Sunday, January 17, 2010

A Little Bit about Me...

I've been overweight most of my life. I was a chunky child, who became and overweight teenager, who became a fat college student, who became an obese adult. Seriously, I can't remember a time when my weight wasn't an issue for me. It's always been there, a dark gloomy cloud over everything.

Don't get me wrong, I wasn't in a state of depression or anything, just always painfully aware of my weight, how that made me feel about myself, and how I thought others perceived me. Sure, I've had my share of painful moments due to being overweight. You know, kids are cruel and all that. Well, adults aren't much better, but for the most part I'm a pretty happy person.

I'm always laughing about something and I enjoy just living life, experiencing new things, and having fun.

So, onto my reason for blogging now. Throughout my life, I've seen my weight creep up and up and UP. A few times, I've successfully dropped 20-30 lbs, only to put it all back on plus when I stopped dieting. I've done it all, the typical stuff - low carb, weight watchers, jenny craig, etc, etc, etc....

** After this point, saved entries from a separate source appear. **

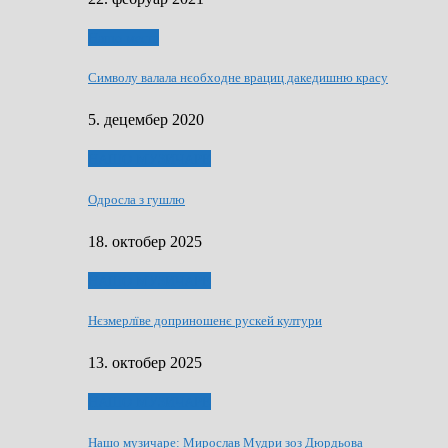
Нашо места
Символу валала нєобходне врациц дакедишню красу
5. децембер 2020
НАШО МУЗИЧАРЕ
Одросла з гушлю
18. октобер 2025
НАШО МУЗИЧАРЕ
Нєзмерлїве доприношенє рускей култури
13. октобер 2025
НАШО МУЗИЧАРЕ
Нашо музичаре: Мирослав Мудри зоз Дюрдьова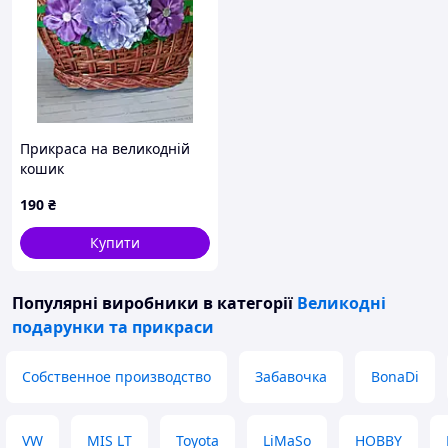
Прикраса на великодній
кошик
190
₴
Купити
Популярні виробники
в категорії
Великодні
подарунки та прикраси
Собственное производство
Забавочка
BonaDi
VW
MIS LT
Toyota
LiMaSo
HOBBY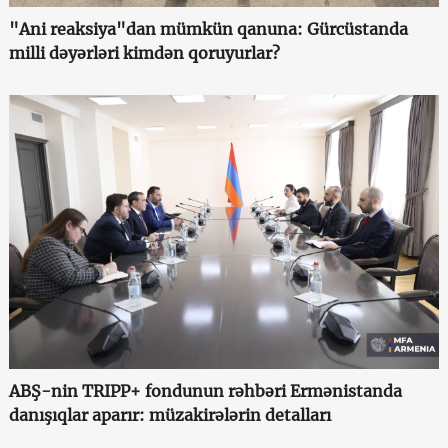
"Ani reaksiya"dan mümkün qanuna: Gürcüstanda
milli dəyərləri kimdən qoruyurlar?
ABŞ-nin TRIPP+ fondunun rəhbəri Ermənistanda
danışıqlar aparır: müzakirələrin detalları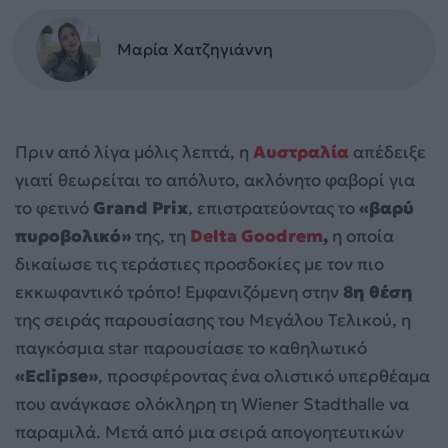
Μαρία Χατζηγιάννη
Πριν από λίγα μόλις λεπτά, η
Αυστραλία
απέδειξε
γιατί θεωρείται το απόλυτο, ακλόνητο φαβορί για
το φετινό
Grand Prix
, επιστρατεύοντας το
«βαρύ
πυροβολικό»
της, τη
Delta Goodrem
,
η οποία
δικαίωσε τις τεράστιες προσδοκίες με τον πιο
εκκωφαντικό τρόπο! Εμφανιζόμενη στην
8η θέση
της σειράς παρουσίασης του Μεγάλου Τελικού, η
παγκόσμια star παρουσίασε το καθηλωτικό
«Eclipse»
, προσφέροντας ένα ολιστικό υπερθέαμα
που ανάγκασε ολόκληρη τη Wiener Stadthalle να
παραμιλά. Μετά από μια σειρά απογοητευτικών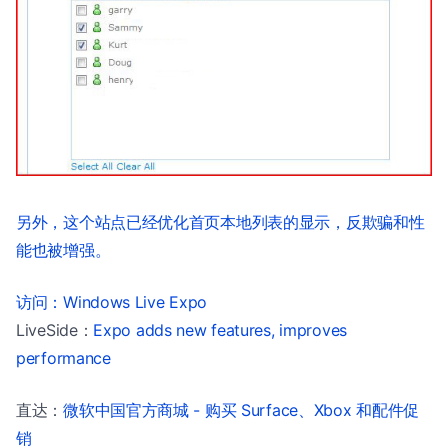
另外，这个站点已经优化首页本地列表的显示，反欺骗和性
能也被增强。
访问：
Windows Live Expo
LiveSide：
Expo adds new features, improves
performance
直达：
微软中国官方商城 - 购买 Surface、Xbox 和配件促
销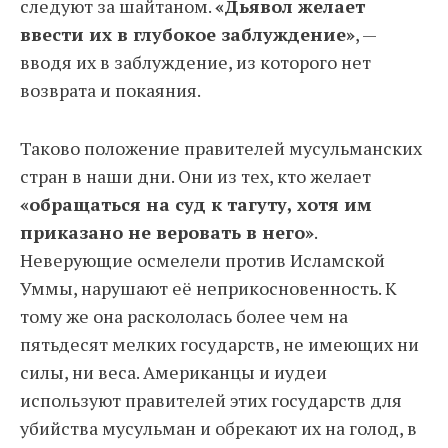
следуют за шайтаном.
«Дьявол желает
ввести их в глубокое заблуждение»
, —
вводя их в заблуждение, из которого нет
возврата и покаяния.
Таково положение правителей мусульманских
стран в наши дни. Они из тех, кто желает
«обращаться на суд к тагуту, хотя им
приказано не веровать в него»
.
Неверующие осмелели против Исламской
Уммы, нарушают её неприкосновенность. К
тому же она раскололась более чем на
пятьдесят мелких государств, не имеющих ни
силы, ни веса. Американцы и иудеи
используют правителей этих государств для
убийства мусульман и обрекают их на голод, в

I've thought of weight loss surgery before. My sister has gastric bypass and I knew that wasn't really for me, so I starting researching the lap-band. In the middle of 2009, I got serious about it and started the process of meeting my surgeon and all the pre-op requirements. It took about 3 months to complete all the pre-reqs and I received a surgery date of December 3rd, 2009.

Ok the hard truth....
At my consultation with my surgeon I weighed.... 325 lbs. (GASP!!!)
(At that point, my heaviest weight ever)

Then my boyfriend and I went on a cruise. We had an amazing trip, and of course, there was lots of food!

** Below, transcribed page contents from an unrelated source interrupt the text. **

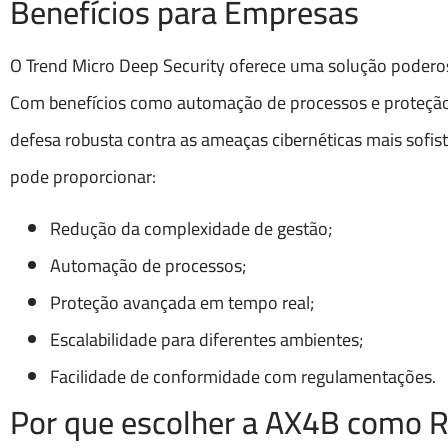
Benefícios para Empresas
O Trend Micro Deep Security oferece uma solução poderos
Com benefícios como automação de processos e proteção a
defesa robusta contra as ameaças cibernéticas mais sofisti
pode proporcionar:
Redução da complexidade de gestão;
Automação de processos;
Proteção avançada em tempo real;
Escalabilidade para diferentes ambientes;
Facilidade de conformidade com regulamentações.
Por que escolher a AX4B como R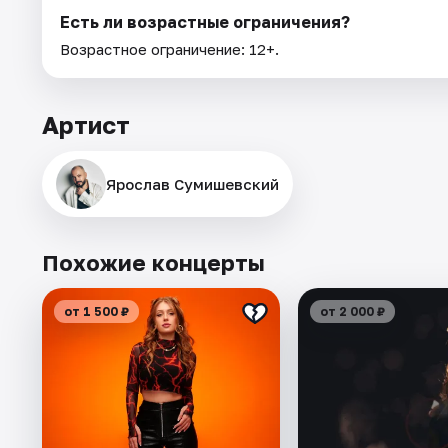
Есть ли возрастные ограничения?
Возрастное ограничение: 12+.
Артист
Ярослав Сумишевский
Похожие концерты
от 1 500 ₽
от 2 000 ₽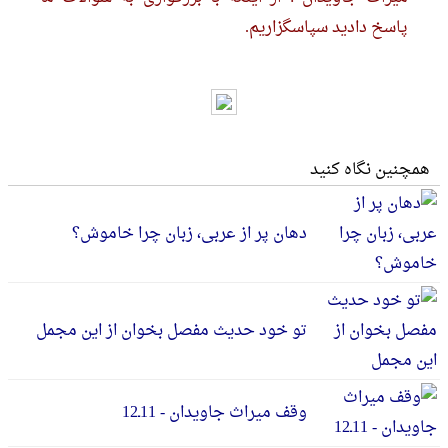
پاسخ دادید سپاسگزاریم.
همچنین نگاه کنید
دهان پر از عربی، زبان چرا خاموش؟
تو خود حدیث مفصل بخوان از این مجمل
وقف میراث جاویدان - 11ـ12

When I came back, I was tipping the scale at 329 lbs!!! OH THE HORROR!

Have I mentioned that I'm 5'4", that is a LOT of weight on my frame! So now, officially, my highest weight was 329 lbs.

Prior to surgery, my doctor wanted me to get close to 300 lbs. and I also had a 10 day liquid diet pre-op. By the time my surgery date came, I was down to 309 lbs. A 20 lb. difference! And hopefully the start of an amazing weight loss story.

Surgery was pretty much what I expected. The first week was pretty rough with gas pain and nausea, but after that, I've felt pretty good.

I'm now close to a month and a half post-surgery and I'm down 42 lbs. as of today.

I have not had a fill yet. My surgeon policy is to wait at least 6 weeks post-op for a fill, however, he also wants to gauge weight loss. So, as long as I continue to lose 1-2 lbs. per week, I won't be getting a fill yet. This was disappointing to being with, but then I realized, I'm still losing, so fill or no fill, I should be happy with that.

Ok, enough about me for now..... more to come soon!

Step 1 - Stop Lurking and Start Blogging

For the last few months, I've been reading forums, pouring through blogs, learning about other people's weight loss journeys. I've hear about your successes, big and small. Those huge successes measured by that evil little instrument some call a scale, but I call my nemesis. The smaller successes (but no less important) like fitting into that shirt or those jeans again (or for the first time). I've also read about your struggles, with food, weight gain, with self-confidence, with yourselves. And all that time, I've been just lurking, reading, commiserating.

So, I decided it was time to stop prowling around everyone else's blogs and start my own. So......

TA - DA!!

Here I am. My very own blog! Starting today, I'll be sharing my own story. I know I'll share my weight loss journey, my own successes and struggles, but I'm sure I'll also share some of my thoughts on life in general as well.